Stored data entries
##########
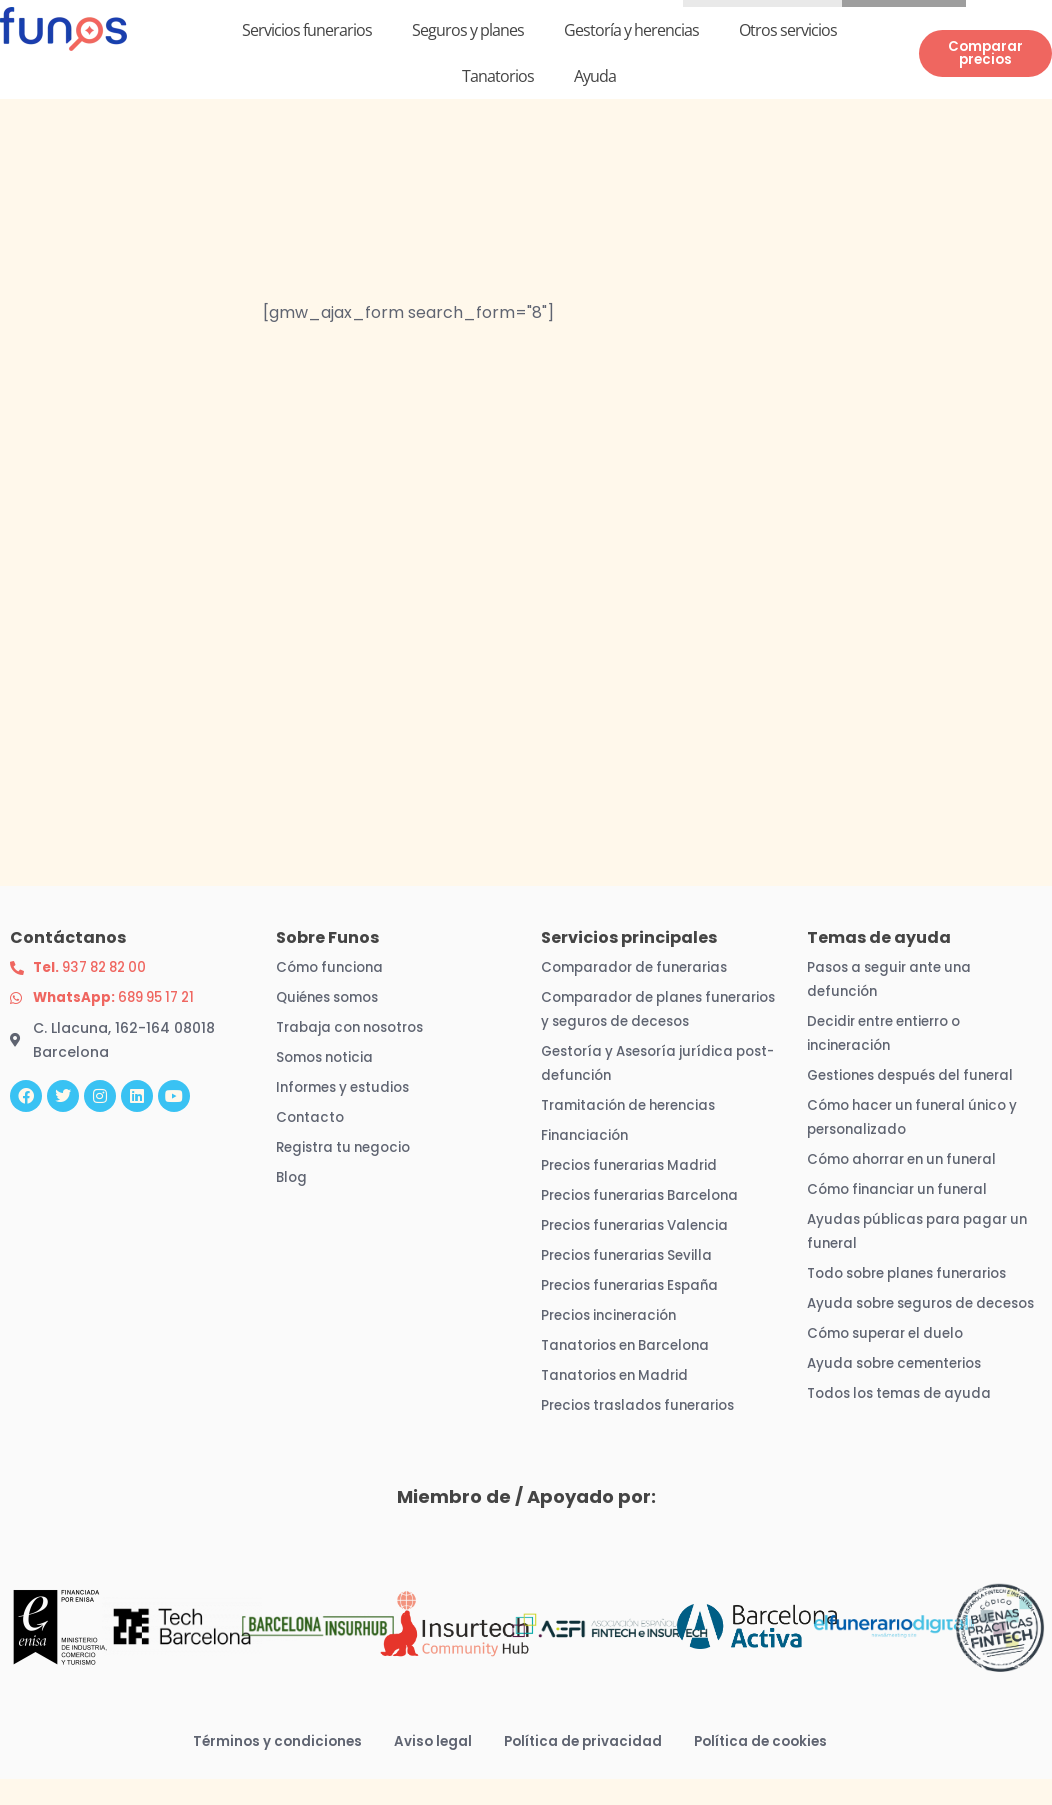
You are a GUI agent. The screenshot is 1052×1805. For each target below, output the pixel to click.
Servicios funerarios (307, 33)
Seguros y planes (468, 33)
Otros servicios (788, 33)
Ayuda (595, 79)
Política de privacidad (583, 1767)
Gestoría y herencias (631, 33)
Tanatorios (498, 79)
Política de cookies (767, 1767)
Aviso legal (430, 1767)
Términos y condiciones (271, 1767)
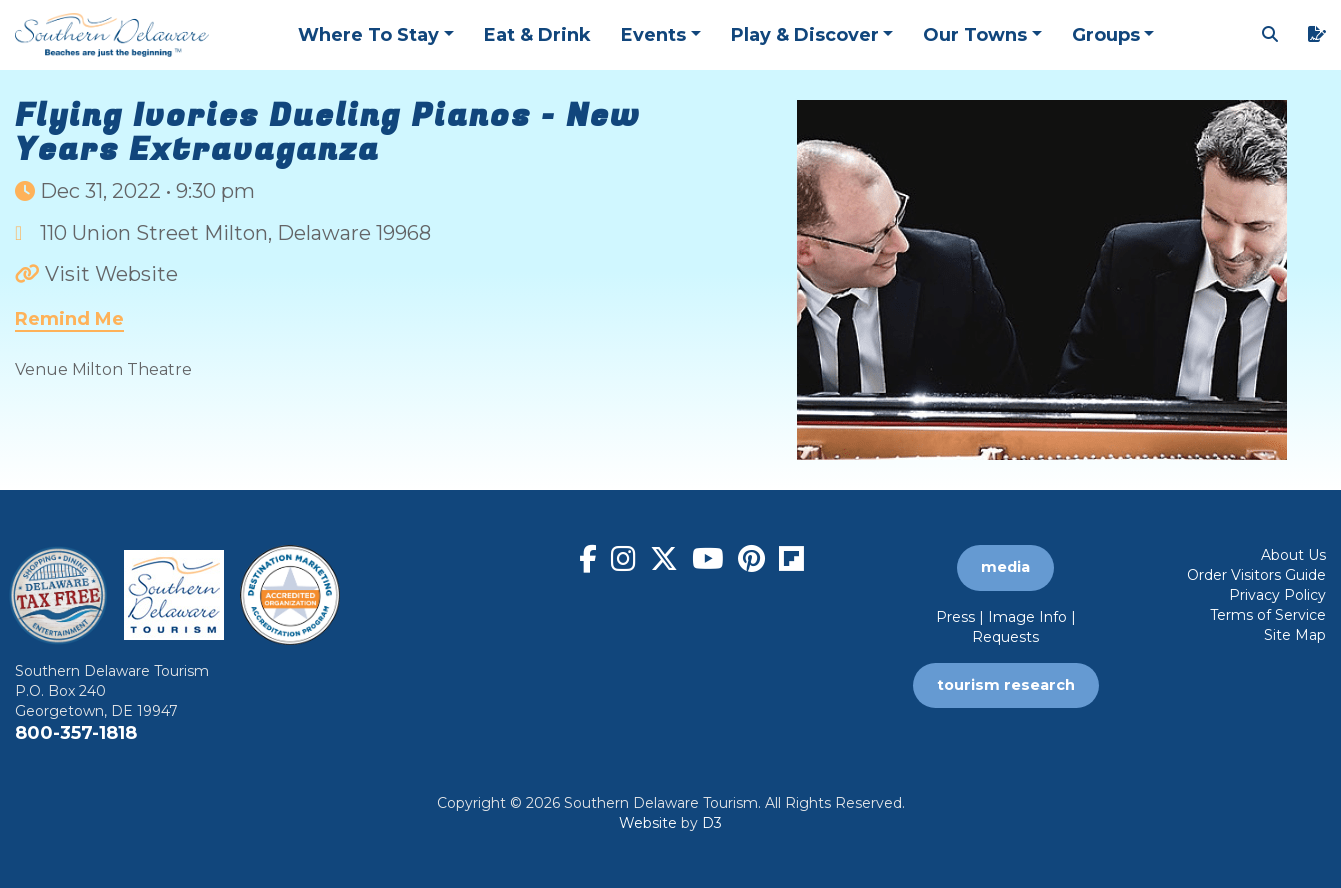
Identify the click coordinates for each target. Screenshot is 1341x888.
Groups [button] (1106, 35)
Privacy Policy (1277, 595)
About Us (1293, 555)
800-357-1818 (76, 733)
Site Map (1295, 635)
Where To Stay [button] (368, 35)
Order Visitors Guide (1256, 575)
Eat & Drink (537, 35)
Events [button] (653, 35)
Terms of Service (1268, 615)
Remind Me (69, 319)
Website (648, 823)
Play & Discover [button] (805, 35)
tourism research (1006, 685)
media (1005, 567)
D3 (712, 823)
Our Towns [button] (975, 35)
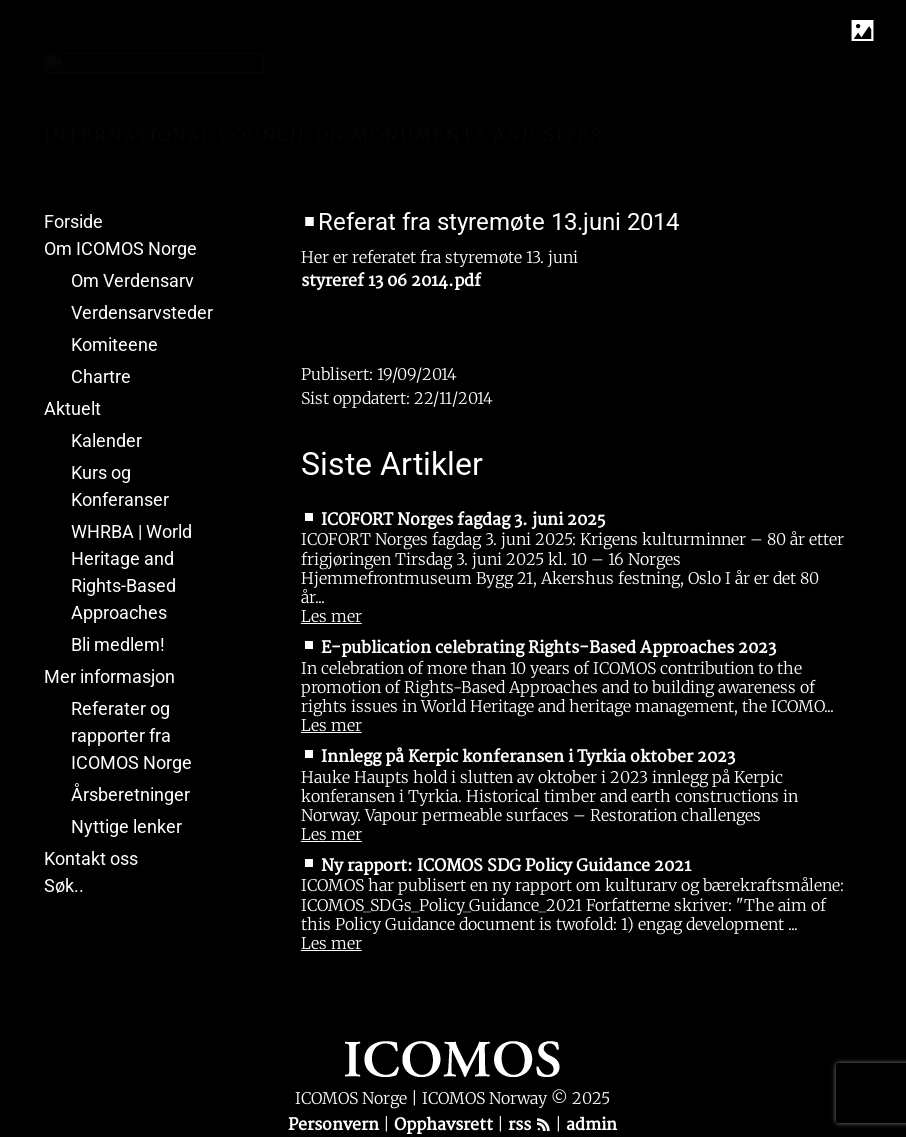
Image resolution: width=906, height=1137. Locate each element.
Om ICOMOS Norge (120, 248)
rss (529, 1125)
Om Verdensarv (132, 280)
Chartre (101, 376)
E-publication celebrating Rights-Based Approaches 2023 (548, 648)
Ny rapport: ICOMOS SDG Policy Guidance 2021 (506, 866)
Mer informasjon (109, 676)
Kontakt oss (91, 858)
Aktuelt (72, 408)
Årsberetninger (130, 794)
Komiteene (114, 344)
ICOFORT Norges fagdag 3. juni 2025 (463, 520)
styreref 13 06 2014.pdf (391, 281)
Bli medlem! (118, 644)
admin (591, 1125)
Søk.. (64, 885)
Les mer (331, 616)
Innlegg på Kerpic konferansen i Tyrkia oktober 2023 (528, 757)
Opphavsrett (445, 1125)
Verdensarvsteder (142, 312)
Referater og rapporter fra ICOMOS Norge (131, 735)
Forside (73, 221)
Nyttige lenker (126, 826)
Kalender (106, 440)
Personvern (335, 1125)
##########
(What the exercise asks) Return precisely the lines of the records, starting with the line that holds "rss (529, 1125)" and ending with the last one.

(Response)
rss (529, 1125)
Om Verdensarv (132, 280)
Chartre (101, 376)
E-publication celebrating Rights-Based Approaches 2023 (548, 648)
Ny rapport: ICOMOS SDG Policy Guidance 2021 (506, 866)
Mer informasjon (109, 676)
Kontakt oss (91, 858)
Aktuelt (72, 408)
Årsberetninger (130, 794)
Komiteene (114, 344)
ICOFORT Norges fagdag 3. juni 2025 (463, 520)
styreref 13 06 2014.pdf (391, 281)
Bli medlem! (118, 644)
admin (591, 1125)
Søk.. (64, 885)
Les mer (331, 616)
Innlegg på Kerpic konferansen i Tyrkia oktober 2023 (528, 757)
Opphavsrett (445, 1125)
Verdensarvsteder (142, 312)
Referater og rapporter fra ICOMOS Norge (131, 735)
Forside (73, 221)
Nyttige lenker (126, 826)
Kalender (106, 440)
Personvern (335, 1125)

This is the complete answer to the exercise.